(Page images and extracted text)
+---+

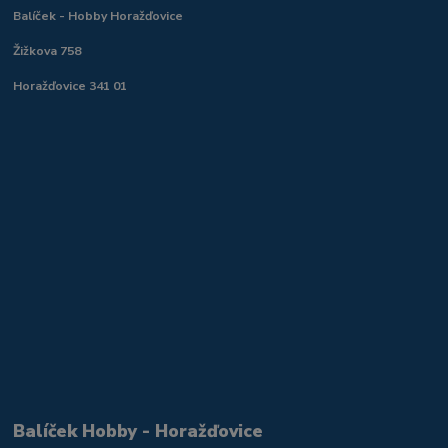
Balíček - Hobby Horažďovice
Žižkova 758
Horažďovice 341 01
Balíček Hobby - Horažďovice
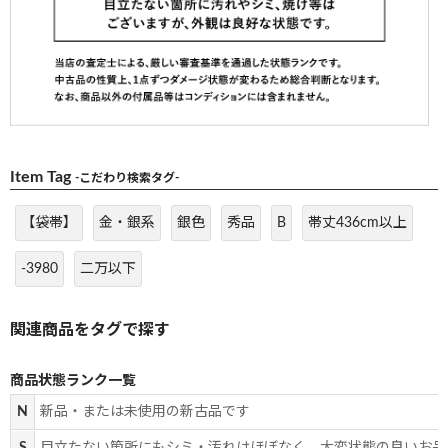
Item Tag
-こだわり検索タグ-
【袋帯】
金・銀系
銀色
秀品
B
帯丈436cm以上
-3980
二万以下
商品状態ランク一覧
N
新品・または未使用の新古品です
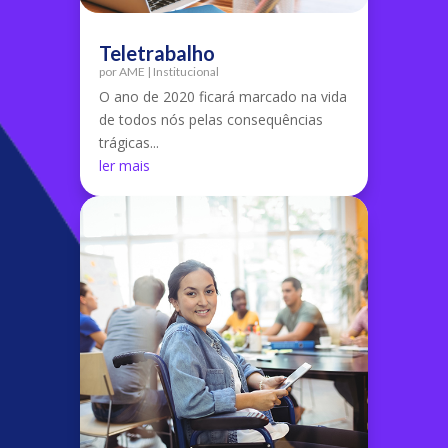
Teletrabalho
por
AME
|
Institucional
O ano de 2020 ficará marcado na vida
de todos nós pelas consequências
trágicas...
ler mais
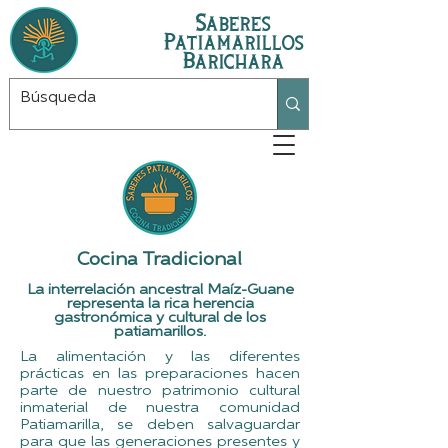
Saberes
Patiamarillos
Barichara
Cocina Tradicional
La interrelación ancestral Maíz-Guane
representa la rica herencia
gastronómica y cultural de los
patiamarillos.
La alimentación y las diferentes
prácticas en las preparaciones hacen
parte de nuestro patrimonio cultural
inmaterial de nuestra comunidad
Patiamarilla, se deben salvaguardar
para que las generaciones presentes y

+---+

- [WHAT TO WORK ON] When a record holds a picture, leave that picture out; copy the rest verbatim.

- [TASK RESULT]
Balíček - Hobby Horažďovice
Žižkova 758
Horažďovice 341 01
Balíček Hobby - Horažďovice
Item Tag
-こだわり検索タグ-
【袋帯】
金・銀系
銀色
秀品
B
帯丈436cm以上
-3980
二万以下
商品状態ランク一覧
N
新品・または未使用の新古品です
Teletrabalho
por
AME
|
Institucional
O ano de 2020 ficará marcado na vida
de todos nós pelas consequências
trágicas...
ler mais
Saberes
Patiamarillos
Barichara
Cocina Tradicional
La interrelación ancestral Maíz-Guane
representa la rica herencia
gastronómica y cultural de los
patiamarillos.
La alimentación y las diferentes
prácticas en las preparaciones hacen
parte de nuestro patrimonio cultural
inmaterial de nuestra comunidad
Patiamarilla, se deben salvaguardar
para que las generaciones presentes y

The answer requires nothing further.